Segment Start: DATA RECORDS

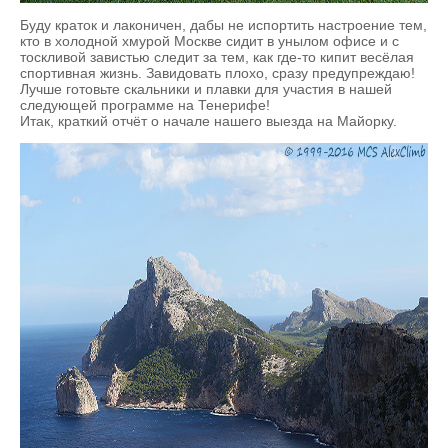
Буду краток и лаконичен, дабы не испортить настроение тем,
кто в холодной хмурой Москве сидит в унылом офисе и с
тоскливой завистью следит за тем, как где-то кипит весёлая
спортивная жизнь. Завидовать плохо, сразу предупреждаю!
Лучше готовьте скальники и плавки для участия в нашей
следующей программе на Тенерифе!
Итак, краткий отчёт о начале нашего выезда на Майорку.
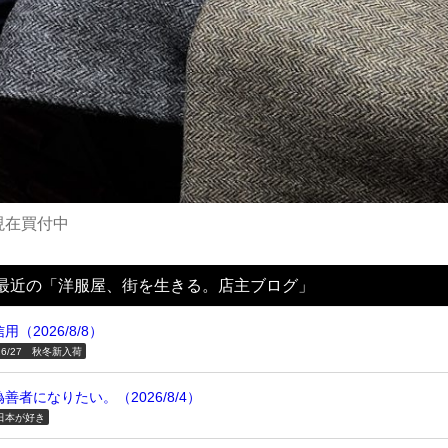
現在買付中
最近の「洋服屋、街を生きる。店主ブログ」
信用（2026/8/8）
26/27 秋冬新入荷
偽善者になりたい。（2026/8/4）
日本が好き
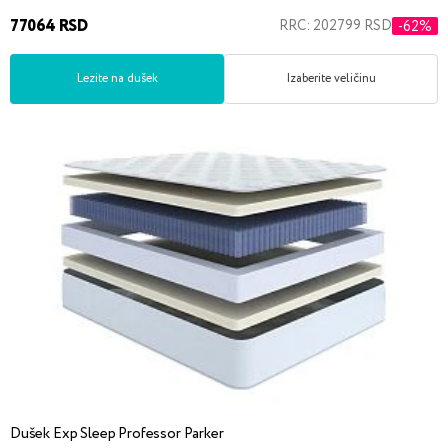
77064 RSD
RRC: 202799 RSD
-62%
Lezite na dušek
Izaberite veličinu
Dušek Exp Sleep Professor Parker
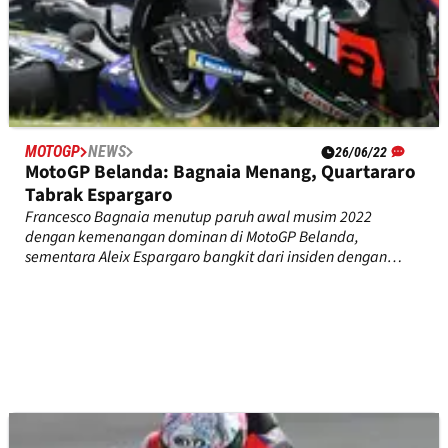
MOTOGP
NEWS
26/06/22
MotoGP Belanda: Bagnaia Menang, Quartararo
Tabrak Espargaro
Francesco Bagnaia menutup paruh awal musim 2022
dengan kemenangan dominan di MotoGP Belanda,
sementara Aleix Espargaro bangkit dari insiden dengan
Fabio Quartararo untuk finis keempat.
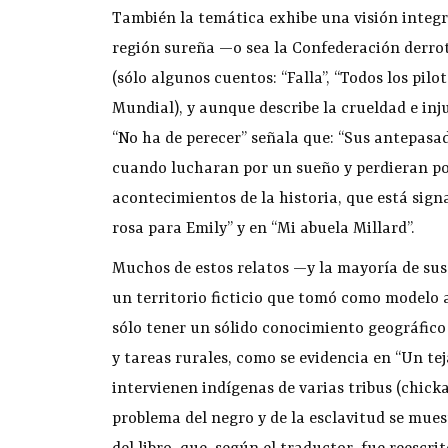
También la temática exhibe una visión integr
región sureña —o sea la Confederación derro
(sólo algunos cuentos: “Falla”, “Todos los pil
Mundial), y aunque describe la crueldad e injus
“No ha de perecer” señala que: “Sus antepasa
cuando lucharan por un sueño y perdieran por 
acontecimientos de la historia, que está sign
rosa para Emily” y en “Mi abuela Millard”.
Muchos de estos relatos —y la mayoría de su
un territorio ficticio que tomó como modelo al
sólo tener un sólido conocimiento geográfico
y tareas rurales, como se evidencia en “Un te
intervienen indígenas de varias tribus (chicka
problema del negro y de la esclavitud se mues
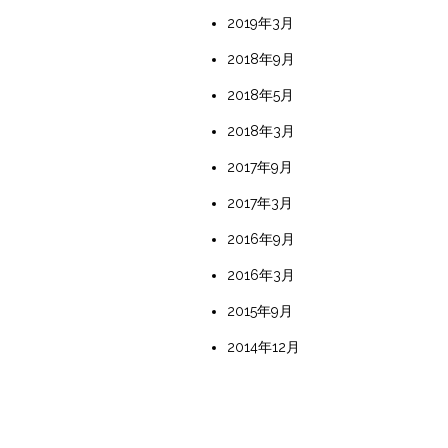
2019年3月
2018年9月
2018年5月
2018年3月
2017年9月
2017年3月
2016年9月
2016年3月
2015年9月
2014年12月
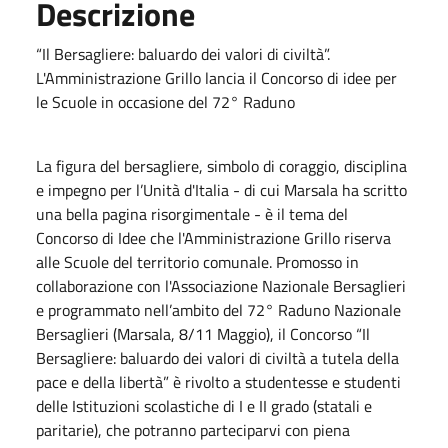
Descrizione
“Il Bersagliere: baluardo dei valori di civiltà”.
L'Amministrazione Grillo lancia il Concorso di idee per
le Scuole in occasione del 72° Raduno
La figura del bersagliere, simbolo di coraggio, disciplina
e impegno per l’Unità d'Italia - di cui Marsala ha scritto
una bella pagina risorgimentale - è il tema del
Concorso di Idee che l'Amministrazione Grillo riserva
alle Scuole del territorio comunale. Promosso in
collaborazione con l'Associazione Nazionale Bersaglieri
e programmato nell’ambito del 72° Raduno Nazionale
Bersaglieri (Marsala, 8/11 Maggio), il Concorso “Il
Bersagliere: baluardo dei valori di civiltà a tutela della
pace e della libertà” è rivolto a studentesse e studenti
delle Istituzioni scolastiche di I e II grado (statali e
paritarie), che potranno parteciparvi con piena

Segment End: DATA RECORDS

AIM OF THE TASK:
Pull out all lines from the entries above that include the word "Grillo".

EXPECTED OUTPUT:
L'Amministrazione Grillo lancia il Concorso di idee per
Concorso di Idee che l'Amministrazione Grillo riserva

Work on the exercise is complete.